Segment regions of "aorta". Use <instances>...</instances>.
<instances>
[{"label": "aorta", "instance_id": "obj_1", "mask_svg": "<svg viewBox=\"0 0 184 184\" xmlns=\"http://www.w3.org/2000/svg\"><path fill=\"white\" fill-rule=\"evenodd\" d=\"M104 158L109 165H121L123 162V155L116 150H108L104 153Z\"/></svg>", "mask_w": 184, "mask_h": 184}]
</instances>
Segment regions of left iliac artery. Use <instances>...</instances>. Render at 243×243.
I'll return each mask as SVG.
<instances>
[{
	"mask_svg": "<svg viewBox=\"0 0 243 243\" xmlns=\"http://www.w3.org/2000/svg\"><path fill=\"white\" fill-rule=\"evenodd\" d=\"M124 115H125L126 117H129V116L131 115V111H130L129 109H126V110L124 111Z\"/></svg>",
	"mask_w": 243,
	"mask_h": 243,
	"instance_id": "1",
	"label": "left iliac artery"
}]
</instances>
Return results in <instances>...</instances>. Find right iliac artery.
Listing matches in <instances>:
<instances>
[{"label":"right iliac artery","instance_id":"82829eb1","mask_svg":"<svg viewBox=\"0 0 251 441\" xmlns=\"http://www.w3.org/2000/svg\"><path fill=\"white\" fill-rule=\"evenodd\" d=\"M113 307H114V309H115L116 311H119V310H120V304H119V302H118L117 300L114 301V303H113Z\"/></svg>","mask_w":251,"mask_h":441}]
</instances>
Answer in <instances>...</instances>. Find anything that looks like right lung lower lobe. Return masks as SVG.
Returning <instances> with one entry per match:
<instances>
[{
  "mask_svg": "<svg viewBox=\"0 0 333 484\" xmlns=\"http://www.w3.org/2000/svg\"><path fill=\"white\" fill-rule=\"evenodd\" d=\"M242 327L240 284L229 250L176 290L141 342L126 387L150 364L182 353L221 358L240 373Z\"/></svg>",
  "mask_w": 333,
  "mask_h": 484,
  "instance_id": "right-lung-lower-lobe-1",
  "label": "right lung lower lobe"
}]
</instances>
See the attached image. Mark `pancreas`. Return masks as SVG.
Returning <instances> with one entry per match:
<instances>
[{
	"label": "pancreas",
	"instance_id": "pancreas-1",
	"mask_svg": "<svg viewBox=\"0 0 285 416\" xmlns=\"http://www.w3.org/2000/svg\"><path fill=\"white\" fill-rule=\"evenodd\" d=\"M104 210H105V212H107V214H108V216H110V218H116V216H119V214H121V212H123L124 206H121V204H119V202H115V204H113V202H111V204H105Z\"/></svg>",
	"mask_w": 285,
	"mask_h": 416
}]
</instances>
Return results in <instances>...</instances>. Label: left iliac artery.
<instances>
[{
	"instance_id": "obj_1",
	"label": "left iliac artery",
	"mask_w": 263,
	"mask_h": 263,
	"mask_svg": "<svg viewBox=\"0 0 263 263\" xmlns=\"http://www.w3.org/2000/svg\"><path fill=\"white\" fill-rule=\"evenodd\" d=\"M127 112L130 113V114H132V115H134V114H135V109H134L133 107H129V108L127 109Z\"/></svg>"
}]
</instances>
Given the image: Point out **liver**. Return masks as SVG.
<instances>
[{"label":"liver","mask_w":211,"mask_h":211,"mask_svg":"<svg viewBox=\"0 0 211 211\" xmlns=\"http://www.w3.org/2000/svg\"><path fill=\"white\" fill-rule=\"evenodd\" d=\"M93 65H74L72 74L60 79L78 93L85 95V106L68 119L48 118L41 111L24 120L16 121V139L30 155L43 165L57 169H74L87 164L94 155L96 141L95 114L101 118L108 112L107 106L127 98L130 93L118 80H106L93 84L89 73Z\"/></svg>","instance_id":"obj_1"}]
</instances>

________________

#### [Your assignment]
Would you please transcribe the records above in full and exactly?

#### [Problem solution]
Segment regions of "aorta". Use <instances>...</instances>.
<instances>
[{"label": "aorta", "instance_id": "obj_1", "mask_svg": "<svg viewBox=\"0 0 184 184\" xmlns=\"http://www.w3.org/2000/svg\"><path fill=\"white\" fill-rule=\"evenodd\" d=\"M104 158L109 165H121L123 162V155L116 150H108L104 153Z\"/></svg>", "mask_w": 184, "mask_h": 184}]
</instances>
Segment regions of left iliac artery. Use <instances>...</instances>. Render at 243×243.
I'll return each mask as SVG.
<instances>
[{
	"mask_svg": "<svg viewBox=\"0 0 243 243\" xmlns=\"http://www.w3.org/2000/svg\"><path fill=\"white\" fill-rule=\"evenodd\" d=\"M124 115H125L126 117H129V116L131 115V111H130L129 109H126V110L124 111Z\"/></svg>",
	"mask_w": 243,
	"mask_h": 243,
	"instance_id": "1",
	"label": "left iliac artery"
}]
</instances>
Return results in <instances>...</instances>. Find right iliac artery.
Listing matches in <instances>:
<instances>
[{"label":"right iliac artery","instance_id":"82829eb1","mask_svg":"<svg viewBox=\"0 0 251 441\" xmlns=\"http://www.w3.org/2000/svg\"><path fill=\"white\" fill-rule=\"evenodd\" d=\"M113 307H114V309H115L116 311H119V310H120V304H119V302H118L117 300L114 301V303H113Z\"/></svg>","mask_w":251,"mask_h":441}]
</instances>
Answer in <instances>...</instances>. Find anything that looks like right lung lower lobe. Return masks as SVG.
Returning <instances> with one entry per match:
<instances>
[{
  "mask_svg": "<svg viewBox=\"0 0 333 484\" xmlns=\"http://www.w3.org/2000/svg\"><path fill=\"white\" fill-rule=\"evenodd\" d=\"M242 327L240 284L229 250L176 290L141 342L126 387L150 364L182 353L221 358L240 373Z\"/></svg>",
  "mask_w": 333,
  "mask_h": 484,
  "instance_id": "right-lung-lower-lobe-1",
  "label": "right lung lower lobe"
}]
</instances>
See the attached image. Mark `pancreas`. Return masks as SVG.
Returning <instances> with one entry per match:
<instances>
[{
	"label": "pancreas",
	"instance_id": "pancreas-1",
	"mask_svg": "<svg viewBox=\"0 0 285 416\" xmlns=\"http://www.w3.org/2000/svg\"><path fill=\"white\" fill-rule=\"evenodd\" d=\"M104 210H105V212H107V214H108V216H110V218H116V216H119V214H121V212H123L124 206H121V204H119V202H115V204H113V202H111V204H105Z\"/></svg>",
	"mask_w": 285,
	"mask_h": 416
}]
</instances>
Return results in <instances>...</instances>. Label: left iliac artery.
<instances>
[{
	"instance_id": "obj_1",
	"label": "left iliac artery",
	"mask_w": 263,
	"mask_h": 263,
	"mask_svg": "<svg viewBox=\"0 0 263 263\" xmlns=\"http://www.w3.org/2000/svg\"><path fill=\"white\" fill-rule=\"evenodd\" d=\"M127 112L130 113V114H132V115H134V114H135V109H134L133 107H129V108L127 109Z\"/></svg>"
}]
</instances>
Given the image: Point out **liver**. Return masks as SVG.
<instances>
[{"label":"liver","mask_w":211,"mask_h":211,"mask_svg":"<svg viewBox=\"0 0 211 211\" xmlns=\"http://www.w3.org/2000/svg\"><path fill=\"white\" fill-rule=\"evenodd\" d=\"M93 65H74L72 74L60 79L78 93L85 95V106L68 119L48 118L41 111L24 120L16 121V139L30 155L43 165L57 169H74L87 164L94 155L96 141L95 114L101 118L108 112L107 106L127 98L130 93L118 80H106L93 84L89 73Z\"/></svg>","instance_id":"obj_1"}]
</instances>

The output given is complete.